● Exercise objective:
Everything in the records except the pictures must be copied out exactly.

● Data for this exercise:
BEGIN

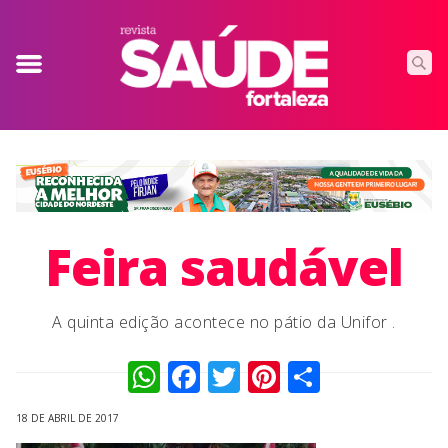
Feira saudável
A quinta edição acontece no pátio da Unifor .
WhatsApp
Facebook
Twitter
Pinterest
Compart
18 DE ABRIL DE 2017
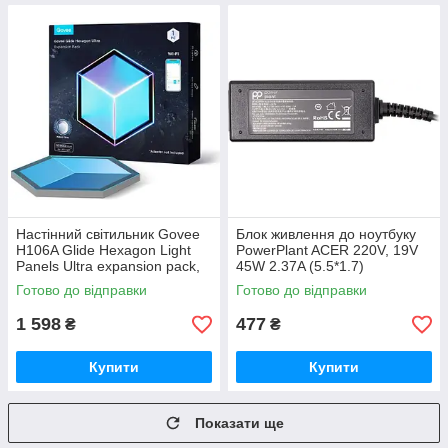
Настінний світильник Govee
Блок живлення до ноутбуку
H106A Glide Hexagon Light
PowerPlant ACER 220V, 19V
Panels Ultra expansion pack,
45W 2.37A (5.5*1.7)
1шт, RGBIC (H106A007-OF-
(AC45F5517)
Готово до відправки
Готово до відправки
EU)
1 598
477
₴
₴
Купити
Купити
Показати ще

END

● Worked solution:
Feira saudável
A quinta edição acontece no pátio da Unifor .
WhatsApp
Facebook
Twitter
Pinterest
Compart
18 DE ABRIL DE 2017
Настінний світильник Govee
Блок живлення до ноутбуку
H106A Glide Hexagon Light
PowerPlant ACER 220V, 19V
Panels Ultra expansion pack,
45W 2.37A (5.5*1.7)
1шт, RGBIC (H106A007-OF-
(AC45F5517)
Готово до відправки
Готово до відправки
EU)
1 598
477
₴
₴
Купити
Купити
Показати ще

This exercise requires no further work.